▸ **Work task**:
This exercise calls for every line of the data below with the string "Наименование" in it.

***** Data for the task *****

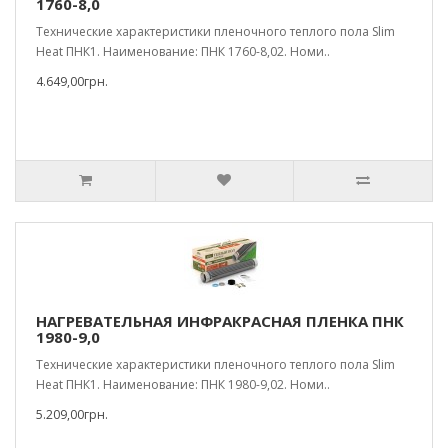
1760-8,0
Технические характеристики пленочного теплого пола Slim
Heat ПНК1. Наименование: ПНК 1760-8,02. Номи..
4.649,00грн.
НАГРЕВАТЕЛЬНАЯ ИНФРАКРАСНАЯ ПЛЕНКА ПНК
1980-9,0
Технические характеристики пленочного теплого пола Slim
Heat ПНК1. Наименование: ПНК 1980-9,02. Номи..
5.209,00грн.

*****

▸ **Solution to this task**:
Heat ПНК1. Наименование: ПНК 1760-8,02. Номи..
Heat ПНК1. Наименование: ПНК 1980-9,02. Номи..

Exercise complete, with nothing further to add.